In Act 1, we watch the beginning of the American visit: welcome at the airport (Scene 1), first talks (Scene 2) and a banquet (Scene 3). One can feel distance and mutual misunderstanding. In Act 2, we see the First Lady visit the monuments of Beijing, both those dating back to former times and the ones from the communist era (Scene 4). In the evening the guests go to the Beijing opera where they watch the revolutionary ballet The Red Detachment of Women (Scene 5). Act 3 shows the last night of the Americans in Beijing. They ask themselves whether the visit was successful and whether it will be historically important. The answer is yes, but both leaders wonder if it brought them closer to making their youthful dreams come true. Mao Zedong wanted to put the ideals of the Chinese Cultural Revolution in practice (but did he ever think about the number of victims?), whilst Nixon dreamt of a hamburger stand (does this sum up the attitude to politics of the only American President to resign before the end of his term following the Watergate scandal?). Only the old Prime Minister Chou Enlai (1898–1976) is devoid of all desires and dreams and does not wait for anything.

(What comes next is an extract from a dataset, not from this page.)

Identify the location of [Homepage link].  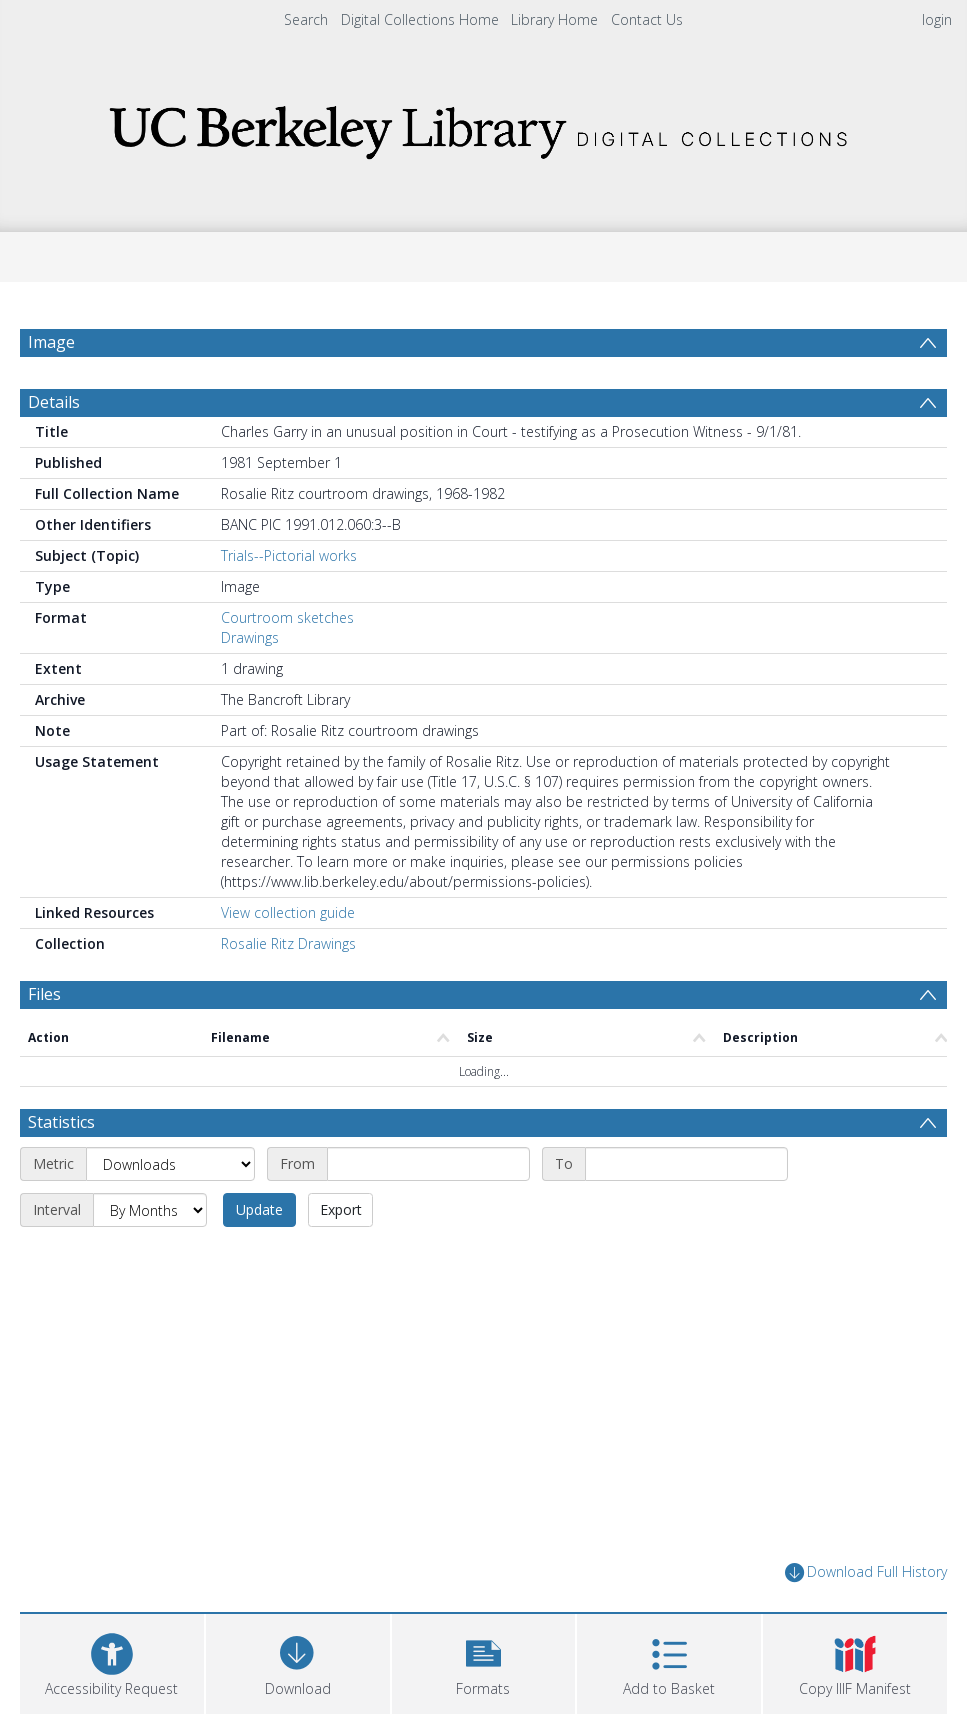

The case of The Death of Klinghoffer is different: its libretto tells the story of the hijacking of a luxurious cruise liner, the Achille Lauro, by four terrorists from the Palestine Liberation Front in October 1985. After holding the ship for several days and failed attempts to dock it in Syria and Cyprus, the terrorists decided to send a message to the world. From the large group of American tourists, they selected Leon Klinghoffer, a retired businessman of Jewish origin confined to a wheelchair following two heart attacks who took the cruise with his wife and friends to celebrate their 36th wedding anniversary. The terrorists took him onto the open afterdeck and shot him there, forcing crew members to throw the body into the sea, get rid of the wheelchair and wash the blood stains away.

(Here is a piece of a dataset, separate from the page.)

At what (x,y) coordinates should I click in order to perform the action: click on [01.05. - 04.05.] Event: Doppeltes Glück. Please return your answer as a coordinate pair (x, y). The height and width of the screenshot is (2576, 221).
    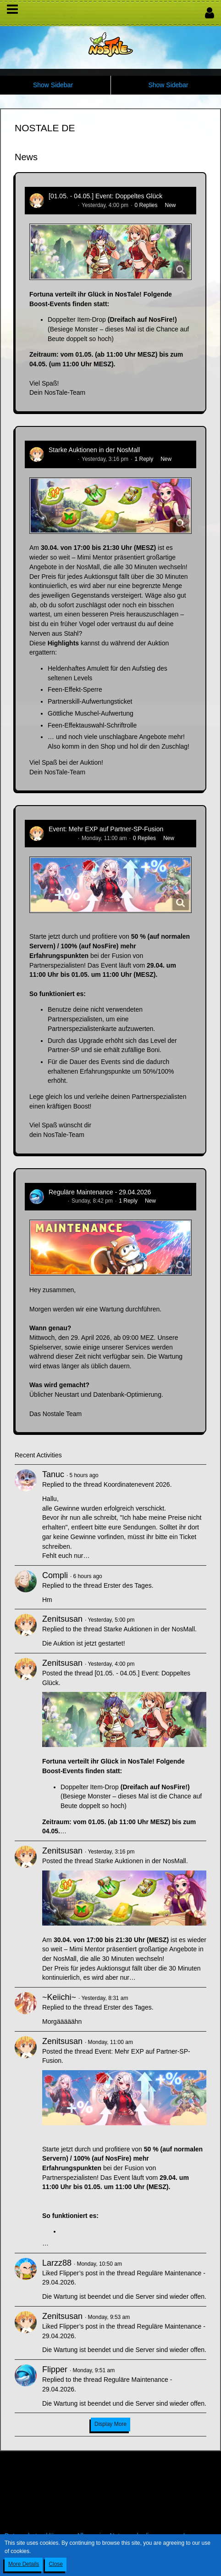
    Looking at the image, I should click on (105, 196).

It is these events that are the focus of the libretto to Adam’s opera divided into two acts and a prologue in which the Chorus of Exiled Palestinians lament the loss of their homeland after the state of Israel was founded and the Chorus of Exiled Jews complain of their fate as a people wandering in search of the promised land. Act 1 narrates the events related to the hijacking from different perspectives (Captain, Swiss Grandmother, Austrian Woman and the Terrorists: Molqi and Mamoud). We discover the emotions of the protagonists, like the Swiss Grandmother who is relieved that she is not a Jew, or the Austrian Woman who locked herself in the cabin to stay as far away as possible from idiots. Most importantly though, Adams and Goodman give us an insight into the feelings of the terrorist, Mamoud, who wants to die for the cause, mocks the passengers, looks for a radio station with his favourite Arabic music and envies birds their freedom.
Except for the universal chorus opening that refers to the biblical story of the hate between Sara and Hagar and their rivalry for Abraham’s love and offspring, Act 2 quickens the pace. When Mamoud tells the passengers that they are going to die, Klinghoffer begs for mercy for himself and his wife. In vain. A conflict between the terrorists leads to the man’s death.
In The Death of Klinghoffer, Adam’s music, static and contemplative, is closer to an oratorio. It brings to mind the baroque Passions of Bach or Handel’s oratorios (like Israel in Egypt). The libretto consists of monologues, sometimes simultaneous, interspersed with commentary from the chorus. The finale is the most impressive element: we first hear the farewell, then the stopped aria of a drowning Klinghoffer (with the prayer May the Lord…), then the morning chorus, and finally the lament of Marilyn Klinghoffer. Her words ‘You embraced them!’ reflect both her anger and helplessness.